Schwarz  was honoured for pioneering hip pressure-volume relationship delineation. Our cadaveric model was based on his methodology but with a number of modifications. For example, open anterior approach was utilised as it was more direct, thus decreasing the chance of needle dislodgement. This approach also allowed visualisation of leakage if present. Instillation in 2 ml increment could better delineate the pressure-volume relationship. We rocked the hip after each instillation of fluid to equilibrate the effective hip joint cavity. Without practising such maneuver in our pilot study, the instantaneous intra-capsular pressure was quite high. Increased sample size could narrow the confidence interval. Pressure was measured by a commercial pressure transducer, which had been validated to have high accuracy. 
Regrettably, due to logistic reasons, the hips could not be examined radiologically to rule out intra-articular pathologies which could significantly affect the result. We were also unable to monitor the pressure through the range of motion and in their combination (e.g. 45-degree flexion with full internal rotation and abduction). Moreover, this study suffered from a few drawbacks that limited generalisation of data to in vivo circumstances. Firstly, in a cadaver model, normal soft tissue tension generated by muscle tone could not be restored. Secondly, we could not guard against minute leakage and uneven distribution of fluid inside the hip joint. Thirdly, weight of the leg and the external force applied by the authors in maintaining the defined hip position were not standardised. And since all subjects were elderly Chinese, extrapolating the information to younger age group and other ethnicities should be cautious. Finally, we only elected to test six positions in either coronal or sagittal plane. But the position that yielded the highest and lowest pressure might locate somewhere between the two planes, and with the degree of rotation not tested in our study.
We would like to alert readers on interpreting the sigmoid curve volume-pressure relationship when the hip was positioned in full internal rotation. This finding could be erroneous as the plateau effect was due to our limitation in recording pressure higher than 200 mmHg. Furthermore, leakage might start to occur when the pressure increased to this high level. Having said that, knowing the exact pressure might not be of clinical importance as 200 mmHg is already well above the critical perfusion pressure. [2, 14] Drake et al reported a pressure of 40 mmHg could already jeopardise the femoral head perfusion. 
In neutral hip position, the intra-capsular pressure approached that critical perfusion pressure when 12 ml of 0.9% saline was instilled into the joint (Figure 2). However, in certain hip joint positions, such dangerously high pressure was attained at a much lower intra-capsular volume. Only 6 ml, 8 ml and 10 ml was required to exceed the critical intra-capsular pressure in full internal rotation, full external rotation, and full abduction respectively. The hip capsule, being reinforced by multiple ligamentous condensations, is not elastic under physiological condition. [21–23] Internal rotation of hip particularly tighten the ischiofemoral ligament and lateral arm of the iliofemoral ligament. The iliofemoral ligament of Bigelow is taut on external rotation.  The ischiofemoral ligament checkreins abduction.  Flexion, however, places least tension on these non-yielding ligaments. 

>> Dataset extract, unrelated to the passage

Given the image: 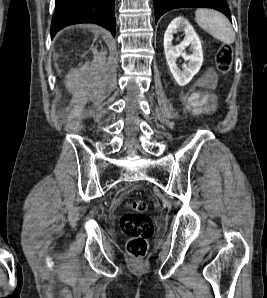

Although the actual volume of effusion or haemarthrosis was never known in clinical setting, our finding suggested a simple measure could avoid undue intra-capsular pressure by paying respect to the hip position. Based on our data on intra-capsular pressure with reference to the hip positions, care should be exercised to avoid skin or skeletal traction of the affected hip in full external or internal rotation. Provided the intra-capsular volume is less than 12 ml, positioning the hip in 45-degree of flexion can confer a safe intra-capsular pressure below 40 mmHg. Clinically, this position can be simply accomplished by resting the affected leg on two pillows or a Thomas splint with Pearson knee attachment. For hip joint with its content estimated to be more than 14 ml, no hip position was found to be able to attain pressure lower than the critical perfusion level. The only way to maintain a safe level of intra-capsule pressure will be continuous aspiration or open drainage.
Although femoral neck fracture was not investigated in our study, we expect the above discussion might not be valid for displaced fracture. Drake et al reported that the volume of blood that could be aspirated from hip with displaced femoral neck fracture never exceeded 5 cc.  Crawfurd also documented that the intra-capsular pressure was higher in Garden  Grade I and II than in Garden Grade III and IV with an average of 66.4 mmHg and 28 mmHg respectively.  Although no concrete explanation was made, it might be in the event of displaced femoral neck fracture, not only the capsule was torn but also the intra-medullary cavity was rendered communicating with the joint proper. The intra-medullary venous system can effectively drain the hemarthrosis. Before further work is done, projecting our finding into this clinical scenario should be cautious.
From our clinical observation, patients with hip disorders were also commonly noted to rest their hips in flexion. No scientific explanation had been made to account for this apart from empirically relating it to preferential spasm of hip flexors. In our study, we demonstrated that in this particular position of hip, the joint conferred the lowest possible pressure. Relaxing the capsular ligaments in hip flexion could be the reason. An in vivo study might provide a better insight in this issue.